Collect from the data below each line with "Disneys".

## Given data
***
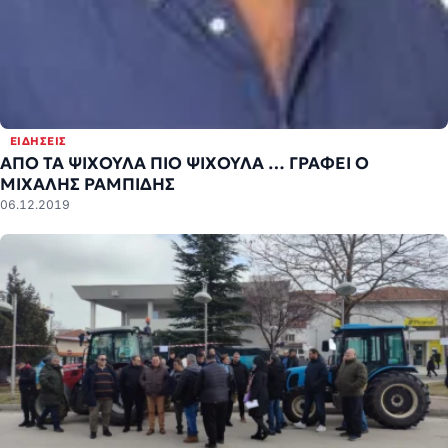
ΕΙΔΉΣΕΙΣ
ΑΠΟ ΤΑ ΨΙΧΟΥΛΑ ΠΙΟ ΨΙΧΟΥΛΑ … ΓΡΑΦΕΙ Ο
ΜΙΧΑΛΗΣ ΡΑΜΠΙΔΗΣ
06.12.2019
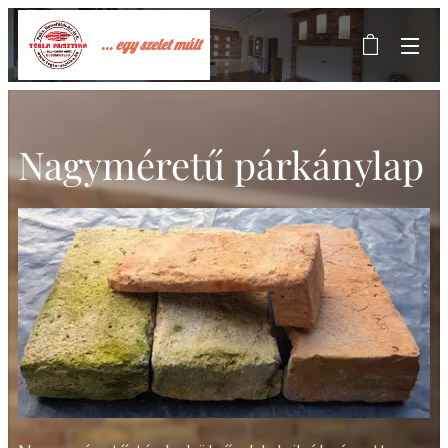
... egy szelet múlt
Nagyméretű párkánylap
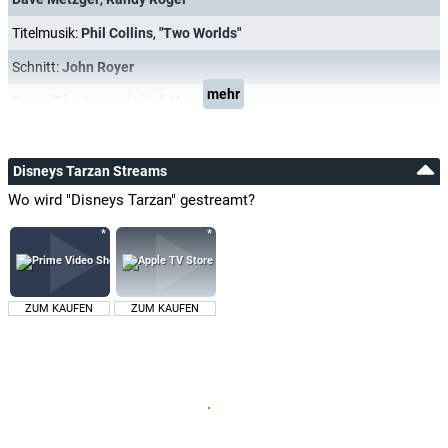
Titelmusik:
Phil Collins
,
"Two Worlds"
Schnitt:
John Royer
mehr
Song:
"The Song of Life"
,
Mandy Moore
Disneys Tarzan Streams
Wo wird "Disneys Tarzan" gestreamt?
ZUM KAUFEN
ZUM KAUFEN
***
## Expected output
Disneys Tarzan Streams
Wo wird "Disneys Tarzan" gestreamt?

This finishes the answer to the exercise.